Teachers’ unions seem to be embracing educational reform almost everywhere you look these days. Maybe they’re trying to improve their image in the face of the Waiting for “Superman” movie. Maybe they’re responding to pressure from the Obama administration.
Or maybe progressive unionism was out there all along, but we just weren’t looking.
Let’s start with Education Secretary Arne Duncan. Last week, he met in Tampa, Fla., with American Federation of Teachers president Randi Weingarten and National Education Association president Dennis van Roekel to announce plans for a national education reform conference on labor-management collaboration.
“In dozens of districts around the country — from Tampa to Pittsburgh to Denver — union leaders and administrators are moving beyond the battles of the past and finding new ways to work together to focus on student success,” Secretary Duncan said. He cited eight examples, including Evansville, Ind., where the school district and teachers union developed the Evansville Equity Schools Project. The project includes a professional development academy that trains teachers to work in the city’s lowest-performing schools.
News releases from the AFT and NEA on Duncan’s Florida visit highlighted the partnership between the Hillsborough County, Fla., Public Schools and the district’s union. The AFT called it “a national model for teacher development and evaluation, pay for performance and teacher mentoring.” Van Roekel, the NEA president, said: “Like the Secretary of Education, reformers can look to the collaboration and progressive labor agreement in Hillsborough as a model to start the conversation.”
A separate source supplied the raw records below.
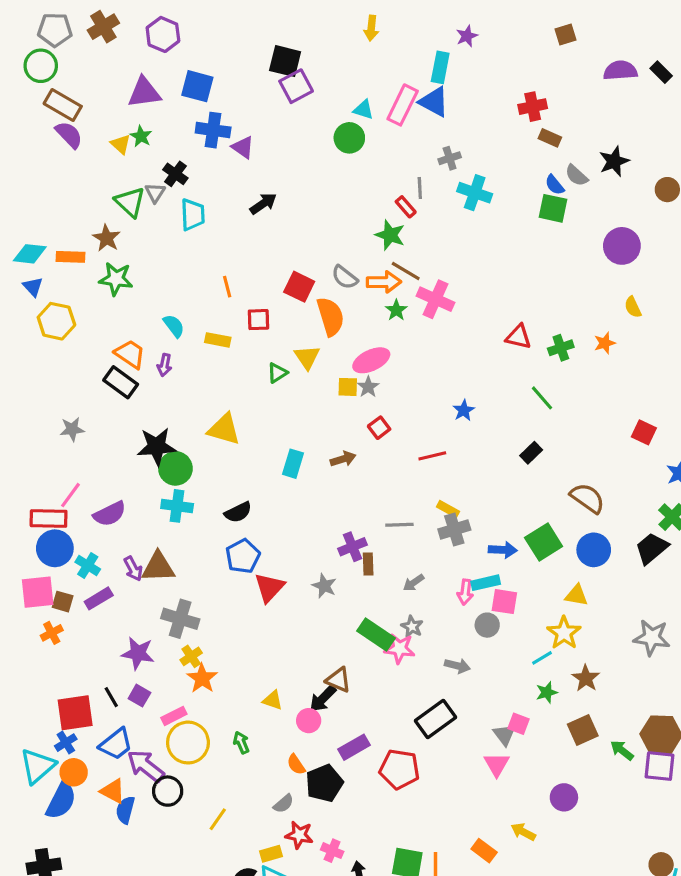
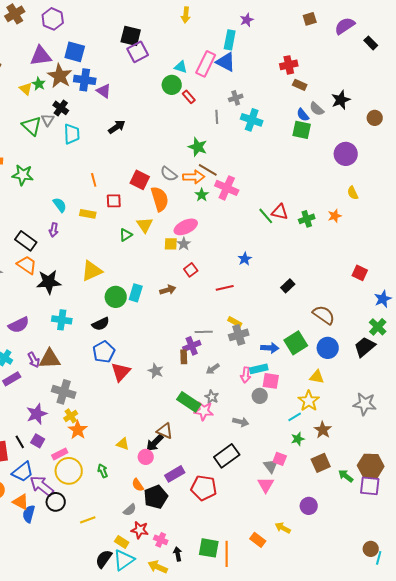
purple semicircle: (620, 70) -> (345, 26), moved, turned -30
red rectangle: (406, 207) -> (189, 97), moved
brown star: (107, 238) -> (60, 76), moved, size x1.4
orange trapezoid: (130, 354) -> (27, 265), moved
green line: (542, 398) -> (266, 216), moved
yellow triangle: (224, 429) -> (92, 271), turned -40
green circle: (175, 468) -> (116, 297), moved
purple cross: (352, 547) -> (192, 346), moved
purple star: (138, 653) -> (37, 414), turned -30
yellow line: (218, 819) -> (88, 520), turned 35
yellow rectangle: (271, 854) -> (122, 542), turned 48

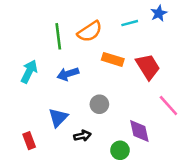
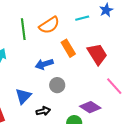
orange rectangle: (113, 59) -> (68, 48), turned 42
blue arrow: (68, 74) -> (44, 64), moved
purple diamond: (139, 131) -> (90, 107), turned -45

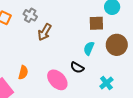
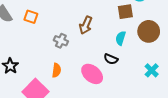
gray cross: (30, 15) -> (61, 41), moved
brown arrow: (45, 32) -> (86, 25), moved
cyan cross: (106, 83) -> (152, 70), moved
By most accounts, Waiting for “Superman” casts the AFT’s Weingarten as a villain who blocks reforms. But a profile in the New York Times portrays her as a shrewd union leader who has supported contracts that allow the use of test-score data in teacher evaluations, cut back on seniority protection and make it easier to fire ineffective teachers.
“She has shrewdly recognized that teachers’ unions need to be part of the reform,” Richard D. Kahlenberg of the Century Foundation tells the Times.
Weingarten even makes nice to Michelle Rhee, the Washington, D.C., schools chancellor who is her “Superman” arch-nemesis. “Despite our differences, there is no questioning her commitment to the goal of improving education in Washington, D.C.,” she says in a statement on Rhee’s resignation.
On the other hand, a story featured on the National Education Association website suggests there are limits to where the nation’s largest teachers’ union will go to support reform.
The NEA holds up as “historic” and “a new model for teacher accountability” a contract agreement in Seattle that prohibits using tests scores or input from students and parents in final evaluations of teachers and protects the use of seniority in layoff decisions. Instead, the union agreed that low test scores could be used to “trigger conversations with the principal and the possibility of additional classroom observations” of teachers.
Seattle teachers also voted no confidence in the superintendent, who had pushed for more explicit use of test scores in teacher evaluations.